ServiceNow, OPA, and Ansible: Policy-Gated Agentic Remediation Explained
By Luca Berton · Published 2024-01-01 · Category: troubleshooting
How OPA policy gates and ServiceNow ITSM keep agentic CVE remediation with Ansible Automation Platform safe, auditable, and enterprise-ready.
Autonomous remediation sounds risky until you look at what actually gates it. At Red Hat Tech Day Netherlands 2026 in Bunnik, Fred van Zwieten and Ismail Dhaoui demonstrated exactly that during their "Ansible Automation Platform 2.7 and Beyond" session: an AI agent detecting a critical CVE, opening a ServiceNow change record, clearing an Open Policy Agent (OPA) review, and patching four production servers — without a human touching a keyboard mid-flight. The headline isn't the AI. It's the governance stack that never lost authority.
This article breaks down the two components that made the demo enterprise-credible rather than a stunt: the OPA policy engine acting as a hard gate, and ServiceNow acting as the system of record. Together they answer the question every platform team asks about agentic AI: who's actually in control?
The scenario: a critical CVE, four servers, zero manual steps
The demo used an agent called OpenClaw, running as a pod inside OpenShift, orchestrating work through Ansible Automation Platform (AAP). The pipeline had five stages:
- Detect and validate — the agent identifies CVE-2026-31337 (CVSS 9.8, critical) affecting four production servers and cross-checks it against the CVE database.

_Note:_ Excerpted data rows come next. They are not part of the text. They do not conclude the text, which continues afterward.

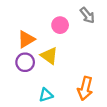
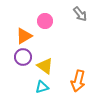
pink circle: (60, 25) -> (45, 21), moved
yellow triangle: (49, 56) -> (45, 66), moved

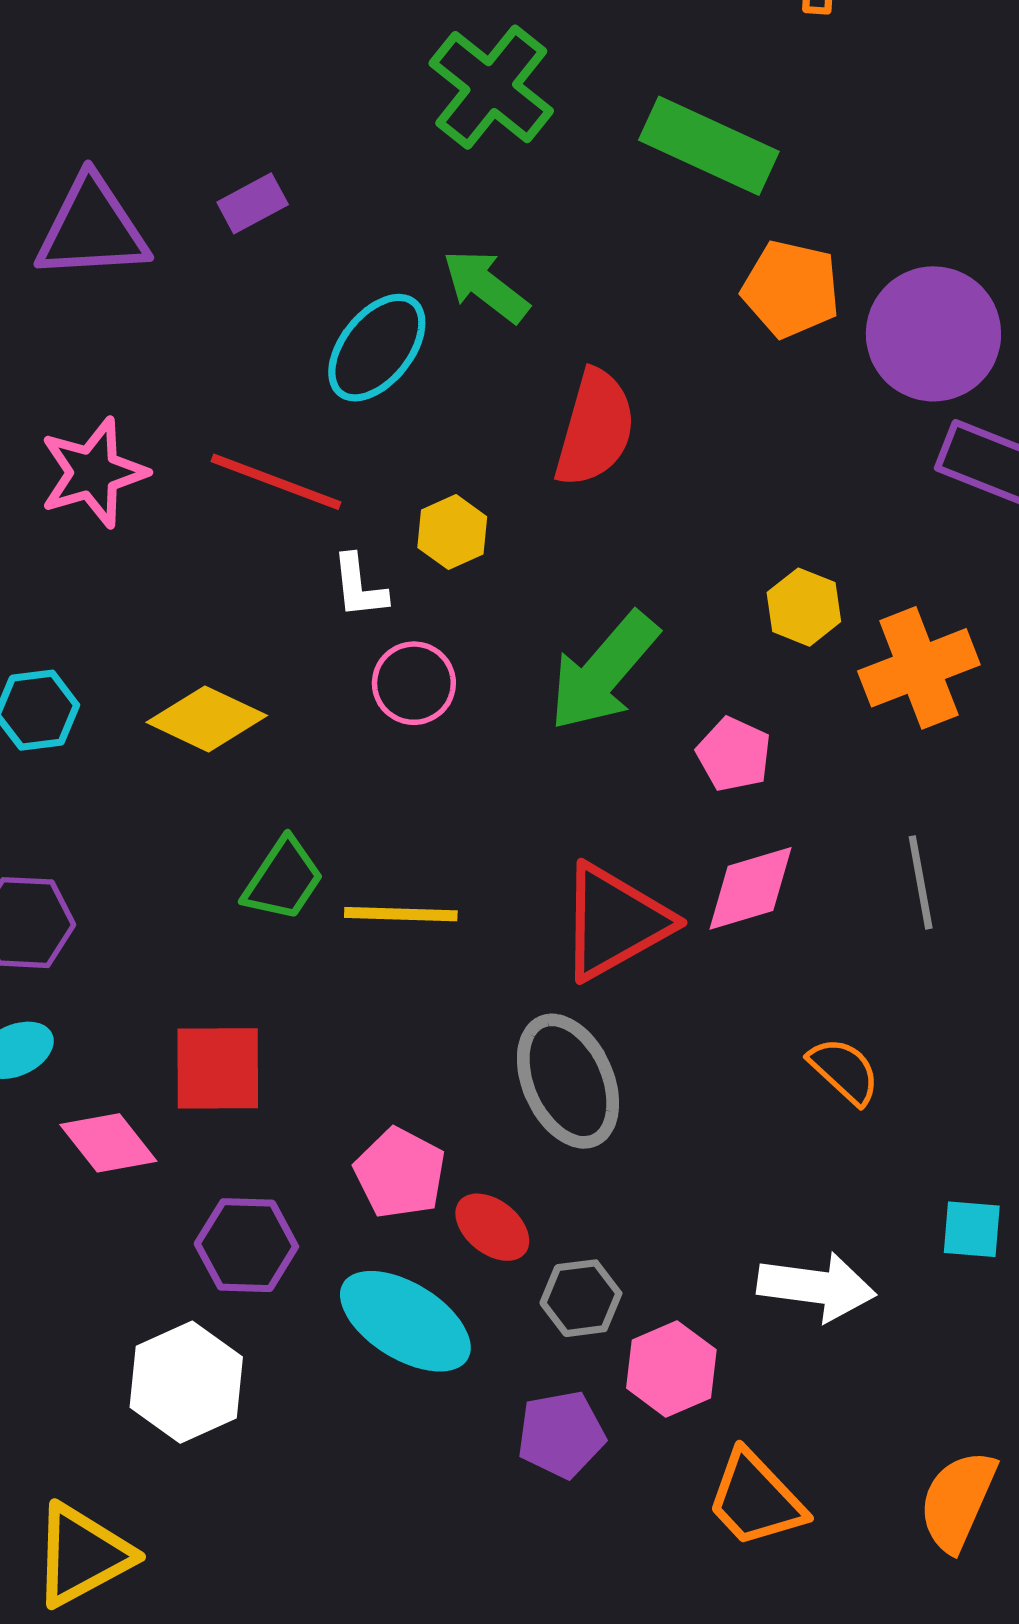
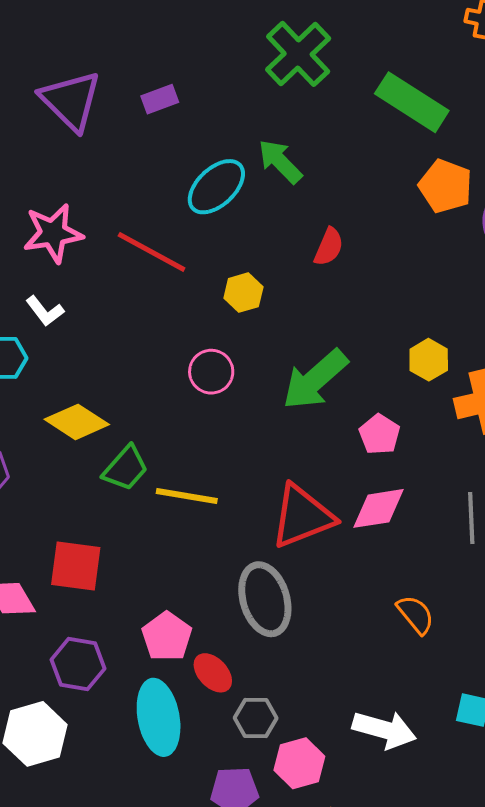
purple triangle: (92, 229) -> (71, 101), turned 40
red semicircle: (595, 428) -> (329, 247), size x0.6
white L-shape: (359, 586) -> (45, 311), moved, turned -39
yellow diamond: (207, 719) -> (77, 422), moved
cyan ellipse: (405, 1321) -> (159, 717), turned 40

- Open the change — a ServiceNow Change Request, CHG0012847, is created with critical priority and a 03:00–05:00 EST maintenance window. PagerDuty notifies app owners, and the four affected servers are attached to the change record.
- Policy review — OPA evaluates the change against a set of hard conditions.
- Execute — a rolling patch-and-reboot runs host by host.
- Close and report — the ticket closes, stakeholders are notified, CMDB is updated, and a compliance report is filed.
See also: AAP Automation Orchestrator: ITSM Ticket Integration with ServiceNow
Why OPA is the gate, not a suggestion
Open Policy Agent evaluates structured input against declarative Rego policy and returns an allow/deny decision. In this pipeline, before AAP is permitted to launch patch_and_reboot.yml against a single host, OPA checks:
- The ITSM ticket (CHG0012847) exists and is validated.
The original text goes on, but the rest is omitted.